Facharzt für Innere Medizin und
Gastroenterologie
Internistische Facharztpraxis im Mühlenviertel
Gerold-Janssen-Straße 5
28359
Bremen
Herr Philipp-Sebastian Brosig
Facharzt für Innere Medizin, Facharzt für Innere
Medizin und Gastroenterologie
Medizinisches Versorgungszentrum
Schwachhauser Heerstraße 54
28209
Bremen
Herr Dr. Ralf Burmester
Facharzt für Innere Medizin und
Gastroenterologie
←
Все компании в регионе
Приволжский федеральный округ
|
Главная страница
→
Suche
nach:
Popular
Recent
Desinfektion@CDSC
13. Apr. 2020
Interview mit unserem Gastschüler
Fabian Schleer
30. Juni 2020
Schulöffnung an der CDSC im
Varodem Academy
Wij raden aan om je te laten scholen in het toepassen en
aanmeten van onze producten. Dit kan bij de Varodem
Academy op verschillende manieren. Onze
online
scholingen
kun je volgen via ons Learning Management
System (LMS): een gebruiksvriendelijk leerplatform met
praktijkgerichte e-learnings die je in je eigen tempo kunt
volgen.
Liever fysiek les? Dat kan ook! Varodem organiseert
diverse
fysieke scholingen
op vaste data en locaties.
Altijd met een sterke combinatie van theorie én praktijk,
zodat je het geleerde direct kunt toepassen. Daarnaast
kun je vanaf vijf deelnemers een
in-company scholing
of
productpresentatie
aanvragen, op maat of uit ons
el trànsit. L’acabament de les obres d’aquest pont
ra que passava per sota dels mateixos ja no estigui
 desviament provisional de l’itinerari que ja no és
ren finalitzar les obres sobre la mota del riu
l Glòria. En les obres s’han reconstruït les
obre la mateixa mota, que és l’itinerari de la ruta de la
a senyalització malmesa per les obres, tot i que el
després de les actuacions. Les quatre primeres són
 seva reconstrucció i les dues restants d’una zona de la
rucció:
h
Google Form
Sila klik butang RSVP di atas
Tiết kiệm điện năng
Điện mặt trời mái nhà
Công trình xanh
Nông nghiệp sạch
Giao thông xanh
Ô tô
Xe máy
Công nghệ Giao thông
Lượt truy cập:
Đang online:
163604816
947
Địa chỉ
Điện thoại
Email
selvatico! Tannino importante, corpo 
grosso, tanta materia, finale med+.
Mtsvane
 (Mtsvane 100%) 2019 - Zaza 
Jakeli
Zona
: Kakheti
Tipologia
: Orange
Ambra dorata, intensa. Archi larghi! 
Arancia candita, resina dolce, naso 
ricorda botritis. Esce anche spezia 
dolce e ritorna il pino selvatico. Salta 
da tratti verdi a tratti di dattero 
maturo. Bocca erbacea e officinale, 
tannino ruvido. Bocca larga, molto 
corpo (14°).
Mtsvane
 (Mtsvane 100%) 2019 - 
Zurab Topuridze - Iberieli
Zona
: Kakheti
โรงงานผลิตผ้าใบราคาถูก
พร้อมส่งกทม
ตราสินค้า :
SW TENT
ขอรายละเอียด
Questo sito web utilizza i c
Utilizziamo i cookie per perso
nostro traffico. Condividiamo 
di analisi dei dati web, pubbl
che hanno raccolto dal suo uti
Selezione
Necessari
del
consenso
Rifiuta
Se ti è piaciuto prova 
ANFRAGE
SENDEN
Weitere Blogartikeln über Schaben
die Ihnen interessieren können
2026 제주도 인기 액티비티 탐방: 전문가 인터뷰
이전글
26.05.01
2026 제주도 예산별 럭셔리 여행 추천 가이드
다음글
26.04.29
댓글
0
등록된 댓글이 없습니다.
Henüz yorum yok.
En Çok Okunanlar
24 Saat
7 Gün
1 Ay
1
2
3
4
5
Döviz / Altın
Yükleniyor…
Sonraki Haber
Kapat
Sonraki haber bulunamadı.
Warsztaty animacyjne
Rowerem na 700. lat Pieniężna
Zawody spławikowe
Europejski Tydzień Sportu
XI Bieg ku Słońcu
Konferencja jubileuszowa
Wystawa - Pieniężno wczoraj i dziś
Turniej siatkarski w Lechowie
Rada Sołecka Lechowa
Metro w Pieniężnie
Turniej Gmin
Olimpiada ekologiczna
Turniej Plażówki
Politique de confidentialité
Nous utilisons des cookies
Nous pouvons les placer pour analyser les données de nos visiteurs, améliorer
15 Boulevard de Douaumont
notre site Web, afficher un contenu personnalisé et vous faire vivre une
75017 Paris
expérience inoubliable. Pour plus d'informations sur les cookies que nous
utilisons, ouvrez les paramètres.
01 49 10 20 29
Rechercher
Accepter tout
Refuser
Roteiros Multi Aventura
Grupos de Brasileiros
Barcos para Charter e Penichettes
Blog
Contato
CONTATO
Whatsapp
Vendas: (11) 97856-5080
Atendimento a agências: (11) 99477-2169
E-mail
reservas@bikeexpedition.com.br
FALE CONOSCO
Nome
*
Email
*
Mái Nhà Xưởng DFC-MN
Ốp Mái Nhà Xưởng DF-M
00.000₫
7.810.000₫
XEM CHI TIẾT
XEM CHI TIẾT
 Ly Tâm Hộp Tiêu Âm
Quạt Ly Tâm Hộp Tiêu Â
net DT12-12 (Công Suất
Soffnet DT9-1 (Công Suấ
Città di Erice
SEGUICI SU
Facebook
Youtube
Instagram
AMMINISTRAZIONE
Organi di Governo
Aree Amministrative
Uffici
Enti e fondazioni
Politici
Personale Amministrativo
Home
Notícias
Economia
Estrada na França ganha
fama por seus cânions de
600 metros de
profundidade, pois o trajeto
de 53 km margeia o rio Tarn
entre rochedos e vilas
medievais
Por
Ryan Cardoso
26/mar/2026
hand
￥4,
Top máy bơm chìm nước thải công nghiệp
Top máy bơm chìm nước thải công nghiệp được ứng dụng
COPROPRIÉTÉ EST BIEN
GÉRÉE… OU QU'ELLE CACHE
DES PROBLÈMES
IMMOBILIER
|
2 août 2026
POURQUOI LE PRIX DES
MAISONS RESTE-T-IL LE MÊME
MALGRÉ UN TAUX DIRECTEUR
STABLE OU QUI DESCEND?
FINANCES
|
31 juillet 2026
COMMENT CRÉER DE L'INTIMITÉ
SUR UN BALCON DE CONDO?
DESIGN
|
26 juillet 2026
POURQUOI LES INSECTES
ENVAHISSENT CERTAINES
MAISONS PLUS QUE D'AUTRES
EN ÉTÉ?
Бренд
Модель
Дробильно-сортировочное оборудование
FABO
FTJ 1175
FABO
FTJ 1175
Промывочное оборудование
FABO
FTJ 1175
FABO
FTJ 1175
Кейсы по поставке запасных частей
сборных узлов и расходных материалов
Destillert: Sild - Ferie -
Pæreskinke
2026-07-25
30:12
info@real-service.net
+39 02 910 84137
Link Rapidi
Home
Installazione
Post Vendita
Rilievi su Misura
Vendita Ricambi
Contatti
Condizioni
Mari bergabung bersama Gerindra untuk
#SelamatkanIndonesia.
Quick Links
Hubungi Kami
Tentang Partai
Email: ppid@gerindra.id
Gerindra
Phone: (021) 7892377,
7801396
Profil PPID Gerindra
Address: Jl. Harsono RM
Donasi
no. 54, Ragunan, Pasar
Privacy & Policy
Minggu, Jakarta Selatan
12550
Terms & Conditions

****************

_TASK DETAILS_
Write the listing out again so that nothing in it differs from the original.

_PROBLEM SOLUTION_
Facharzt für Innere Medizin und
Gastroenterologie
Internistische Facharztpraxis im Mühlenviertel
Gerold-Janssen-Straße 5
28359
Bremen
Herr Philipp-Sebastian Brosig
Facharzt für Innere Medizin, Facharzt für Innere
Medizin und Gastroenterologie
Medizinisches Versorgungszentrum
Schwachhauser Heerstraße 54
28209
Bremen
Herr Dr. Ralf Burmester
Facharzt für Innere Medizin und
Gastroenterologie
←
Все компании в регионе
Приволжский федеральный округ
|
Главная страница
→
Suche
nach:
Popular
Recent
Desinfektion@CDSC
13. Apr. 2020
Interview mit unserem Gastschüler
Fabian Schleer
30. Juni 2020
Schulöffnung an der CDSC im
Varodem Academy
Wij raden aan om je te laten scholen in het toepassen en
aanmeten van onze producten. Dit kan bij de Varodem
Academy op verschillende manieren. Onze
online
scholingen
kun je volgen via ons Learning Management
System (LMS): een gebruiksvriendelijk leerplatform met
praktijkgerichte e-learnings die je in je eigen tempo kunt
volgen.
Liever fysiek les? Dat kan ook! Varodem organiseert
diverse
fysieke scholingen
op vaste data en locaties.
Altijd met een sterke combinatie van theorie én praktijk,
zodat je het geleerde direct kunt toepassen. Daarnaast
kun je vanaf vijf deelnemers een
in-company scholing
of
productpresentatie
aanvragen, op maat of uit ons
el trànsit. L’acabament de les obres d’aquest pont
ra que passava per sota dels mateixos ja no estigui
 desviament provisional de l’itinerari que ja no és
ren finalitzar les obres sobre la mota del riu
l Glòria. En les obres s’han reconstruït les
obre la mateixa mota, que és l’itinerari de la ruta de la
a senyalització malmesa per les obres, tot i que el
després de les actuacions. Les quatre primeres són
 seva reconstrucció i les dues restants d’una zona de la
rucció:
h
Google Form
Sila klik butang RSVP di atas
Tiết kiệm điện năng
Điện mặt trời mái nhà
Công trình xanh
Nông nghiệp sạch
Giao thông xanh
Ô tô
Xe máy
Công nghệ Giao thông
Lượt truy cập:
Đang online:
163604816
947
Địa chỉ
Điện thoại
Email
selvatico! Tannino importante, corpo 
grosso, tanta materia, finale med+.
Mtsvane
 (Mtsvane 100%) 2019 - Zaza 
Jakeli
Zona
: Kakheti
Tipologia
: Orange
Ambra dorata, intensa. Archi larghi! 
Arancia candita, resina dolce, naso 
ricorda botritis. Esce anche spezia 
dolce e ritorna il pino selvatico. Salta 
da tratti verdi a tratti di dattero 
maturo. Bocca erbacea e officinale, 
tannino ruvido. Bocca larga, molto 
corpo (14°).
Mtsvane
 (Mtsvane 100%) 2019 - 
Zurab Topuridze - Iberieli
Zona
: Kakheti
โรงงานผลิตผ้าใบราคาถูก
พร้อมส่งกทม
ตราสินค้า :
SW TENT
ขอรายละเอียด
Questo sito web utilizza i c
Utilizziamo i cookie per perso
nostro traffico. Condividiamo 
di analisi dei dati web, pubbl
che hanno raccolto dal suo uti
Selezione
Necessari
del
consenso
Rifiuta
Se ti è piaciuto prova 
ANFRAGE
SENDEN
Weitere Blogartikeln über Schaben
die Ihnen interessieren können
2026 제주도 인기 액티비티 탐방: 전문가 인터뷰
이전글
26.05.01
2026 제주도 예산별 럭셔리 여행 추천 가이드
다음글
26.04.29
댓글
0
등록된 댓글이 없습니다.
Henüz yorum yok.
En Çok Okunanlar
24 Saat
7 Gün
1 Ay
1
2
3
4
5
Döviz / Altın
Yükleniyor…
Sonraki Haber
Kapat
Sonraki haber bulunamadı.
Warsztaty animacyjne
Rowerem na 700. lat Pieniężna
Zawody spławikowe
Europejski Tydzień Sportu
XI Bieg ku Słońcu
Konferencja jubileuszowa
Wystawa - Pieniężno wczoraj i dziś
Turniej siatkarski w Lechowie
Rada Sołecka Lechowa
Metro w Pieniężnie
Turniej Gmin
Olimpiada ekologiczna
Turniej Plażówki
Politique de confidentialité
Nous utilisons des cookies
Nous pouvons les placer pour analyser les données de nos visiteurs, améliorer
15 Boulevard de Douaumont
notre site Web, afficher un contenu personnalisé et vous faire vivre une
75017 Paris
expérience inoubliable. Pour plus d'informations sur les cookies que nous
utilisons, ouvrez les paramètres.
01 49 10 20 29
Rechercher
Accepter tout
Refuser
Roteiros Multi Aventura
Grupos de Brasileiros
Barcos para Charter e Penichettes
Blog
Contato
CONTATO
Whatsapp
Vendas: (11) 97856-5080
Atendimento a agências: (11) 99477-2169
E-mail
reservas@bikeexpedition.com.br
FALE CONOSCO
Nome
*
Email
*
Mái Nhà Xưởng DFC-MN
Ốp Mái Nhà Xưởng DF-M
00.000₫
7.810.000₫
XEM CHI TIẾT
XEM CHI TIẾT
 Ly Tâm Hộp Tiêu Âm
Quạt Ly Tâm Hộp Tiêu Â
net DT12-12 (Công Suất
Soffnet DT9-1 (Công Suấ
Città di Erice
SEGUICI SU
Facebook
Youtube
Instagram
AMMINISTRAZIONE
Organi di Governo
Aree Amministrative
Uffici
Enti e fondazioni
Politici
Personale Amministrativo
Home
Notícias
Economia
Estrada na França ganha
fama por seus cânions de
600 metros de
profundidade, pois o trajeto
de 53 km margeia o rio Tarn
entre rochedos e vilas
medievais
Por
Ryan Cardoso
26/mar/2026
hand
￥4,
Top máy bơm chìm nước thải công nghiệp
Top máy bơm chìm nước thải công nghiệp được ứng dụng
COPROPRIÉTÉ EST BIEN
GÉRÉE… OU QU'ELLE CACHE
DES PROBLÈMES
IMMOBILIER
|
2 août 2026
POURQUOI LE PRIX DES
MAISONS RESTE-T-IL LE MÊME
MALGRÉ UN TAUX DIRECTEUR
STABLE OU QUI DESCEND?
FINANCES
|
31 juillet 2026
COMMENT CRÉER DE L'INTIMITÉ
SUR UN BALCON DE CONDO?
DESIGN
|
26 juillet 2026
POURQUOI LES INSECTES
ENVAHISSENT CERTAINES
MAISONS PLUS QUE D'AUTRES
EN ÉTÉ?
Бренд
Модель
Дробильно-сортировочное оборудование
FABO
FTJ 1175
FABO
FTJ 1175
Промывочное оборудование
FABO
FTJ 1175
FABO
FTJ 1175
Кейсы по поставке запасных частей
сборных узлов и расходных материалов
Destillert: Sild - Ferie -
Pæreskinke
2026-07-25
30:12
info@real-service.net
+39 02 910 84137
Link Rapidi
Home
Installazione
Post Vendita
Rilievi su Misura
Vendita Ricambi
Contatti
Condizioni
Mari bergabung bersama Gerindra untuk
#SelamatkanIndonesia.
Quick Links
Hubungi Kami
Tentang Partai
Email: ppid@gerindra.id
Gerindra
Phone: (021) 7892377,
7801396
Profil PPID Gerindra
Address: Jl. Harsono RM
Donasi
no. 54, Ragunan, Pasar
Privacy & Policy
Minggu, Jakarta Selatan
12550
Terms & Conditions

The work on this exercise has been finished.